HW5. Heap, Union-find (8th of Oct, 23.59)
EX1. Read: Kamp (CACM 2010 53:7) "You're doing it all wrong.". What is the main criticism in the article? What is your opinion about the article? Discuss how exactly should the Heap use implicit indexing (i => 2*i, 2*i+1; and parent==i/2 ) be changed according to Kamp's article.
EX2. Consider an interval (x, y). In this exercise we will interpret these intervals as geometrical points in 2D space, such that x would be on the x-axis and y on the y-axis (interval (1,2) would be represented as a point p = (1,2) on 2D plot). First of all we will fix one interval (5, 10) and use it as a reference interval. The rest of the points in this 2D space need to be coloured according to the type of relationship they have with the reference interval. For example interval (1, 3) would be non-overlapping from the left to the reference interval, interval (11, 14) non-overlapping from the right etc. How many types of relationships are there in this 2D space? Visualise these types by colouring points (making coloured regions) in the space accordingly. Include reference interval and also one example interval from each region.
EX3. Simulate inserting values 6, 4, 2, 9, 12, 20, 12, 13, 7, 5, 11 into a min-priority Binomial heap. Draw the final state. Then delete the min value 4 times in a row. Draw the final state.
EX4. Implement Union-Find with and without path compression. Simulate the efficiency of both algorithms by generating one million singletons and then performing merges between two random elements until only one set is left.

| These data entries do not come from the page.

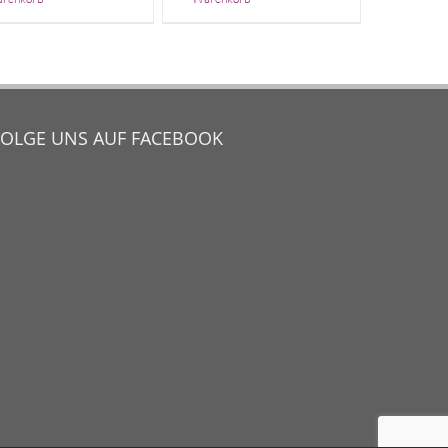
FOLGE UNS AUF FACEBOOK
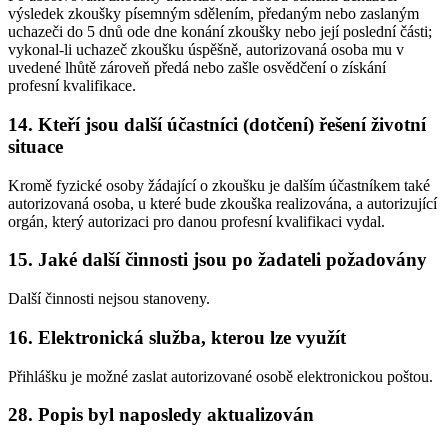
výsledek zkoušky písemným sdělením, předaným nebo zaslaným
uchazeči do 5 dnů ode dne konání zkoušky nebo její poslední části;
vykonal-li uchazeč zkoušku úspěšně, autorizovaná osoba mu v
uvedené lhůtě zároveň předá nebo zašle osvědčení o získání
profesní kvalifikace.
14. Kteří jsou další účastníci (dotčení) řešení životní
situace
Kromě fyzické osoby žádající o zkoušku je dalším účastníkem také
autorizovaná osoba, u které bude zkouška realizována, a autorizující
orgán, který autorizaci pro danou profesní kvalifikaci vydal.
15. Jaké další činnosti jsou po žadateli požadovány
Další činnosti nejsou stanoveny.
16. Elektronická služba, kterou lze využít
Přihlášku je možné zaslat autorizované osobě elektronickou poštou.
28. Popis byl naposledy aktualizován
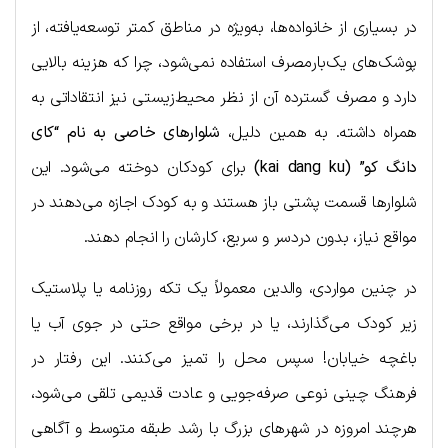
در بسیاری از خانواده‌ها، به‌ویژه در مناطق کمتر توسعه‌یافته، از
پوشک‌های یک‌بارمصرف استفاده نمی‌شود، چرا که هزینه بالایی
دارد و مصرف گسترده آن از نظر محیط‌زیستی نیز انتقاداتی به
همراه داشته. به همین دلیل،
شلوارهای خاصی به نام “کای
دانگ کو” (kai dang ku)
برای کودکان دوخته می‌شود. این
شلوارها قسمت پشتی باز هستند و به کودک اجازه می‌دهند در
مواقع نیاز، بدون دردسر و سریع، کارشان را انجام دهند.
در چنین مواردی، والدین معمولاً یک تکه روزنامه یا پلاستیک
زیر کودک می‌گذارند، یا در برخی مواقع حتی در جوی آب یا
باغچه خیابان! سپس محل را تمیز می‌کنند. این رفتار در
فرهنگ چینی نوعی صرفه‌جویی و عادت قدیمی تلقی می‌شود،
هرچند امروزه در شهرهای بزرگ با رشد طبقه متوسط و آگاهی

Count the number of unsuccessful mergers (both items i and j were already in the same set) and the number of edge lookups needed to achieve the final situation where only one single set is left (for both UF with and without path compression). Repeat the same simulation for 10 times and discuss how stable are those two measured numbers are.
singletone: single isolated node with no edges
EX5. Use 4-D data points given below. Define a random hyperplane direction (hint: random 4-D unit vector). Find such a hyperplane that would split the data points at “median” - half on one side, half on another side. Label the below points accordingly and calculate the distance from the hyperplane. Provide formulae in your report.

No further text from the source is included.